:: Work instructions ::
Nothing but the pictures may be dropped; the rest of the listing is to be written out exactly.

:: Data for the task ::
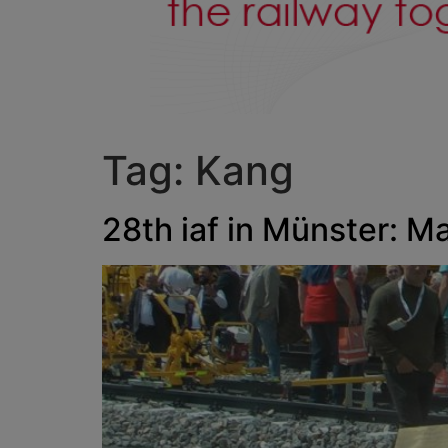
Tag:
Kang
28th iaf in Münster: M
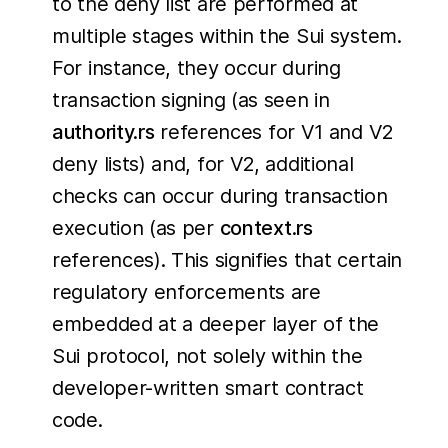
to the deny list are performed at
multiple stages within the Sui system.
For instance, they occur during
transaction signing (as seen in
authority.rs
references for V1 and V2
deny lists) and, for V2, additional
checks can occur during transaction
execution (as per
context.rs
references). This signifies that certain
regulatory enforcements are
embedded at a deeper layer of the
Sui protocol, not solely within the
developer-written smart contract
code.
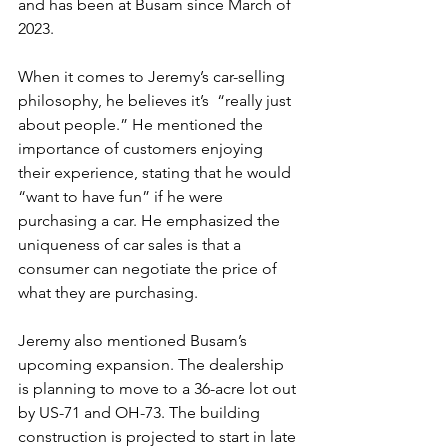
and has been at Busam since March of 
2023.
When it comes to Jeremy’s car-selling 
philosophy, he believes it’s  “really just 
about people.” He mentioned the 
importance of customers enjoying 
their experience, stating that he would 
“want to have fun” if he were 
purchasing a car. He emphasized the 
uniqueness of car sales is that a 
consumer can negotiate the price of 
what they are purchasing.
Jeremy also mentioned Busam’s 
upcoming expansion. The dealership 
is planning to move to a 36-acre lot out 
by US-71 and OH-73. The building 
construction is projected to start in late 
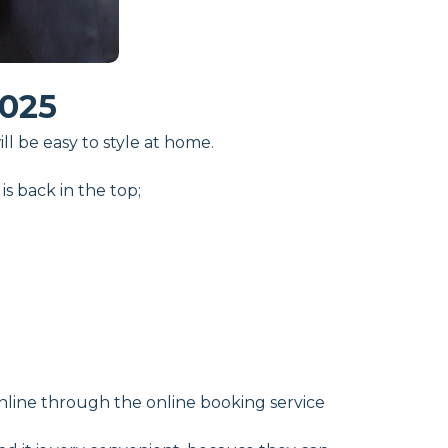
025
l be easy to style at home.
s back in the top;
online through the online booking service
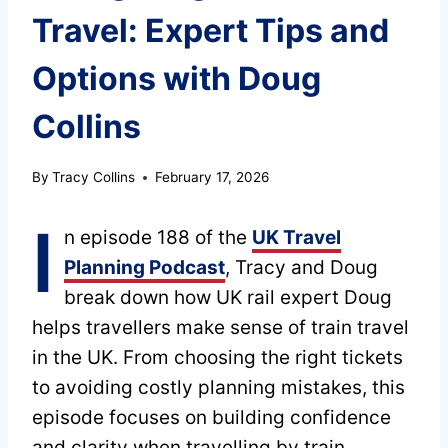
Travel: Expert Tips and
Options with Doug
Collins
By
Tracy Collins
February 17, 2026
I
n episode 188 of the
UK Travel
Planning Podcast
, Tracy and Doug
break down how UK rail expert Doug
helps travellers make sense of train travel
in the UK. From choosing the right tickets
to avoiding costly planning mistakes, this
episode focuses on building confidence
and clarity when travelling by train.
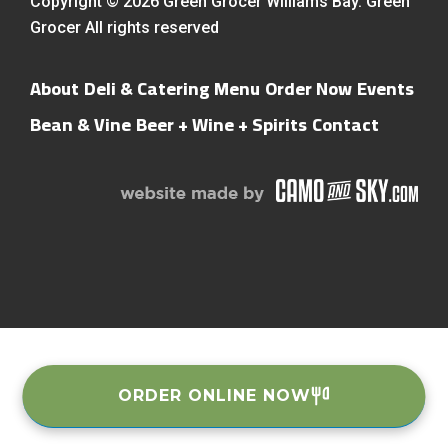
Copyright © 2026 Green Grocer Williams Bay. Green
Grocer All rights reserved
About
Deli & Catering Menu
Order Now
Events
Bean & Vine
Beer + Wine + Spirits
Contact
ORDER ONLINE NOW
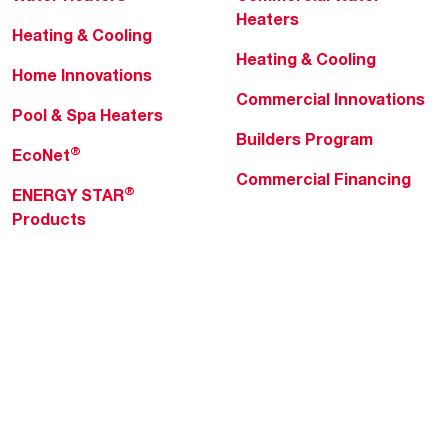
Heaters
Heating & Cooling
Heating & Cooling
Home Innovations
Commercial Innovations
Pool & Spa Heaters
Builders Program
®
EcoNet
Commercial Financing
®
ENERGY STAR
Products
Professionals
About Rheem
MyRheem Portal
Who We Are
Become a Rheem Pro
Sustainability
Replace a Part
Careers
Contractor Financing
Blogs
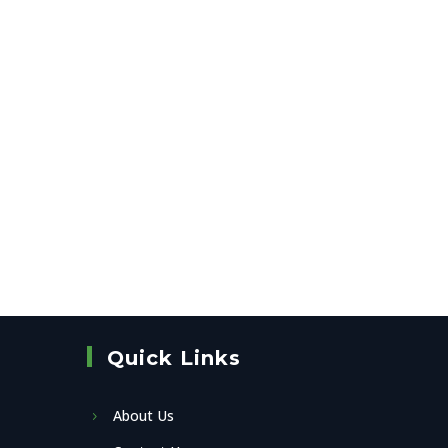
Quick Links
About Us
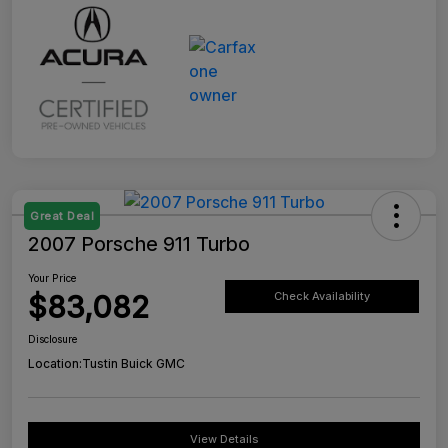
Great Deal
2007 Porsche 911 Turbo
Your Price
$83,082
Check Availability
Disclosure
Location:
Tustin Buick GMC
View Details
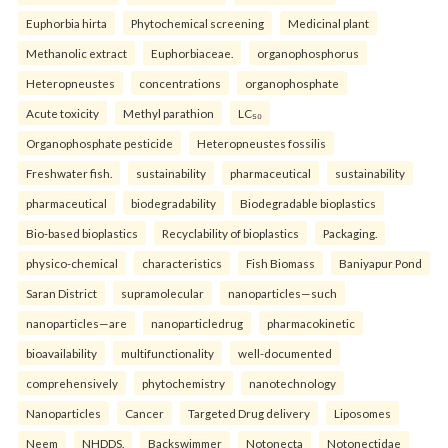
Euphorbia hirta
Phytochemical screening
Medicinal plant
Methanolic extract
Euphorbiaceae.
organophosphorus
Heteropneustes
concentrations
organophosphate
Acute toxicity
Methyl parathion
LC₅₀
Organophosphate pesticide
Heteropneustes fossilis
Freshwater fish.
sustainability
pharmaceutical
sustainability
pharmaceutical
biodegradability
Biodegradable bioplastics
Bio-based bioplastics
Recyclability of bioplastics
Packaging.
physico-chemical
characteristics
Fish Biomass
Baniyapur Pond
Saran District
supramolecular
nanoparticles—such
nanoparticles—are
nanoparticledrug
pharmacokinetic
bioavailability
multifunctionality
well-documented
comprehensively
phytochemistry
nanotechnology
Nanoparticles
Cancer
Targeted Drug delivery
Liposomes
Neem
NHDDS.
Backswimmer
Notonecta
Notonectidae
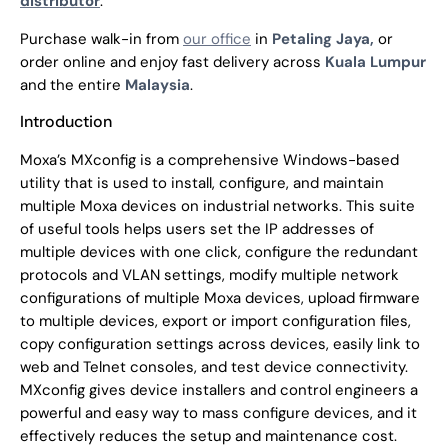
distributor
.
Purchase walk-in from
our office
in
Petaling Jaya,
or
order online and enjoy fast delivery across
Kuala Lumpur
and the entire
Malaysia
.
Introduction
Moxa’s MXconfig is a comprehensive Windows-based
utility that is used to install, configure, and maintain
multiple Moxa devices on industrial networks. This suite
of useful tools helps users set the IP addresses of
multiple devices with one click, configure the redundant
protocols and VLAN settings, modify multiple network
configurations of multiple Moxa devices, upload firmware
to multiple devices, export or import configuration files,
copy configuration settings across devices, easily link to
web and Telnet consoles, and test device connectivity.
MXconfig gives device installers and control engineers a
powerful and easy way to mass configure devices, and it
effectively reduces the setup and maintenance cost.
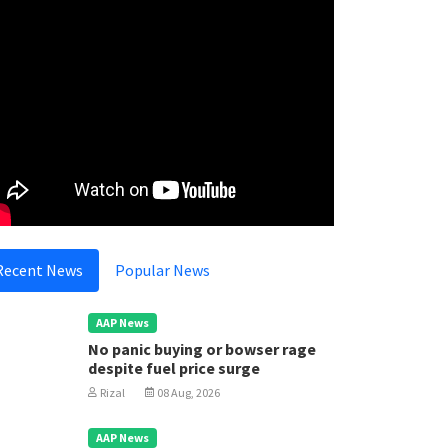
Recent News
Popular News
AAP News
No panic buying or bowser rage
despite fuel price surge
Rizal
08 Aug, 2026
AAP News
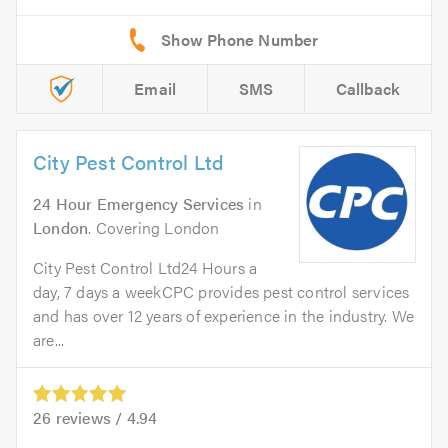
Email
SMS
Callback
City Pest Control Ltd
24 Hour Emergency Services
in
London
. Covering London
City Pest Control Ltd24 Hours a
day, 7 days a weekCPC provides pest control services
and has over 12 years of experience in the industry. We
are...
26
reviews /
4.94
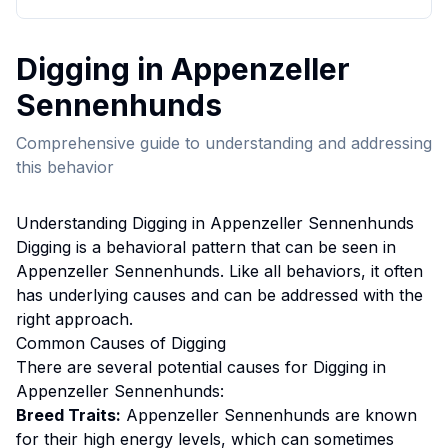
Digging
in
Appenzeller
Sennenhund
s
Comprehensive guide to understanding and addressing
this behavior
Understanding
Digging
in
Appenzeller Sennenhund
s
Digging
is a behavioral pattern that can be seen in
Appenzeller Sennenhund
s. Like all behaviors, it often
has underlying causes and can be addressed with the
right approach.
Common Causes of
Digging
There are several potential causes for
Digging
in
Appenzeller Sennenhund
s:
Breed Traits:
Appenzeller Sennenhund
s are
known
for their high energy levels, which can sometimes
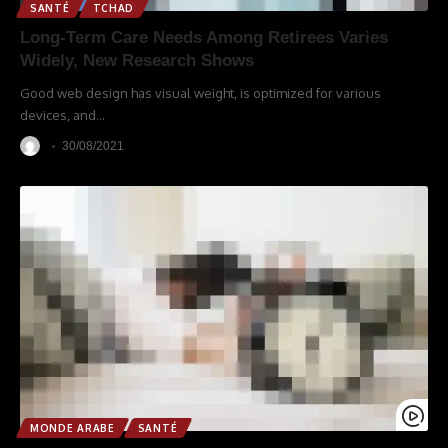
SANTÉ
TCHAD
Long-Term Care Needs Among Retirees Varies
Widely, New Research Shows
Good web design has visual weight, is optimized for various
devices, and
…
30/08/2021
MONDE ARABE
SANTÉ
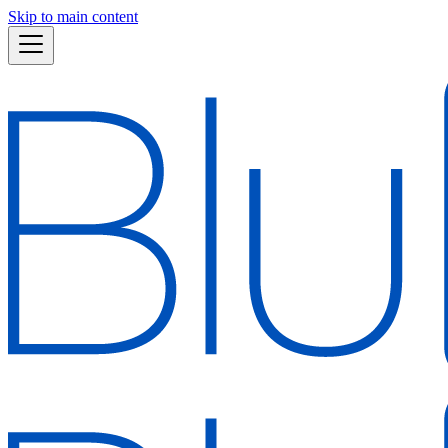
Skip to main content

:: Result of this task ::
Tag:
Kang
28th iaf in Münster: M
to the deny list are performed at
multiple stages within the Sui system.
For instance, they occur during
transaction signing (as seen in
authority.rs
references for V1 and V2
deny lists) and, for V2, additional
checks can occur during transaction
execution (as per
context.rs
references). This signifies that certain
regulatory enforcements are
embedded at a deeper layer of the
Sui protocol, not solely within the
developer-written smart contract
code.
and has been at Busam since March of 
2023.
When it comes to Jeremy’s car-selling 
philosophy, he believes it’s  “really just 
about people.” He mentioned the 
importance of customers enjoying 
their experience, stating that he would 
“want to have fun” if he were 
purchasing a car. He emphasized the 
uniqueness of car sales is that a 
consumer can negotiate the price of 
what they are purchasing.
Jeremy also mentioned Busam’s 
upcoming expansion. The dealership 
is planning to move to a 36-acre lot out 
by US-71 and OH-73. The building 
construction is projected to start in late 
025
l be easy to style at home.
s back in the top;
online through the online booking service
Travel: Expert Tips and
Options with Doug
Collins
By
Tracy Collins
February 17, 2026
I
n episode 188 of the
UK Travel
Planning Podcast
, Tracy and Doug
break down how UK rail expert Doug
helps travellers make sense of train travel
in the UK. From choosing the right tickets
to avoiding costly planning mistakes, this
episode focuses on building confidence
and clarity when travelling by train.
Copyright © 2026 Green Grocer Williams Bay. Green
Grocer All rights reserved
About
Deli & Catering Menu
Order Now
Events
Bean & Vine
Beer + Wine + Spirits
Contact
ORDER ONLINE NOW
Heaters
Heating & Cooling
Heating & Cooling
Home Innovations
Commercial Innovations
Pool & Spa Heaters
Builders Program
®
EcoNet
Commercial Financing
®
ENERGY STAR
Products
Professionals
About Rheem
MyRheem Portal
Who We Are
Become a Rheem Pro
Sustainability
Replace a Part
Careers
Contractor Financing
Blogs
Quick Links
About Us
Great Deal
2007 Porsche 911 Turbo
Your Price
$83,082
Check Availability
Disclosure
Location:
Tustin Buick GMC
View Details
Euphorbia hirta
Phytochemical screening
Medicinal plant
Methanolic extract
Euphorbiaceae.
organophosphorus
Heteropneustes
concentrations
organophosphate
Acute toxicity
Methyl parathion
LC₅₀
Organophosphate pesticide
Heteropneustes fossilis
Freshwater fish.
sustainability
pharmaceutical
sustainability
pharmaceutical
biodegradability
Biodegradable bioplastics
Bio-based bioplastics
Recyclability of bioplastics
Packaging.
physico-chemical
characteristics
Fish Biomass
Baniyapur Pond
Saran District
supramolecular
nanoparticles—such
nanoparticles—are
nanoparticledrug
pharmacokinetic
bioavailability
multifunctionality
well-documented
comprehensively
phytochemistry
nanotechnology
Nanoparticles
Cancer
Targeted Drug delivery
Liposomes
Neem
NHDDS.
Backswimmer
Notonecta
Notonectidae
distributor
.
Purchase walk-in from
our office
in
Petaling Jaya,
or
order online and enjoy fast delivery across
Kuala Lumpur
and the entire
Malaysia
.
Introduction
Moxa’s MXconfig is a comprehensive Windows-based
utility that is used to install, configure, and maintain
multiple Moxa devices on industrial networks. This suite
of useful tools helps users set the IP addresses of
multiple devices with one click, configure the redundant
protocols and VLAN settings, modify multiple network
configurations of multiple Moxa devices, upload firmware
to multiple devices, export or import configuration files,
copy configuration settings across devices, easily link to
web and Telnet consoles, and test device connectivity.
MXconfig gives device installers and control engineers a
powerful and easy way to mass configure devices, and it
effectively reduces the setup and maintenance cost.
Recent News
Popular News
AAP News
No panic buying or bowser rage
despite fuel price surge
Rizal
08 Aug, 2026
AAP News
Email
SMS
Callback
City Pest Control Ltd
24 Hour Emergency Services
in
London
. Covering London
City Pest Control Ltd24 Hours a
day, 7 days a weekCPC provides pest control services
and has over 12 years of experience in the industry. We
are...
26
reviews /
4.94
Digging
in
Appenzeller
Sennenhund
s
Comprehensive guide to understanding and addressing
this behavior
Understanding
Digging
in
Appenzeller Sennenhund
s
Digging
is a behavioral pattern that can be seen in
Appenzeller Sennenhund
s. Like all behaviors, it often
has underlying causes and can be addressed with the
right approach.
Common Causes of
Digging
There are several potential causes for
Digging
in
Appenzeller Sennenhund
s:
Breed Traits:
Appenzeller Sennenhund
s are
known
for their high energy levels, which can sometimes
SANTÉ
TCHAD
Long-Term Care Needs Among Retirees Varies
Widely, New Research Shows
Good web design has visual weight, is optimized for various
devices, and
…
30/08/2021
MONDE ARABE
SANTÉ
Skip to main content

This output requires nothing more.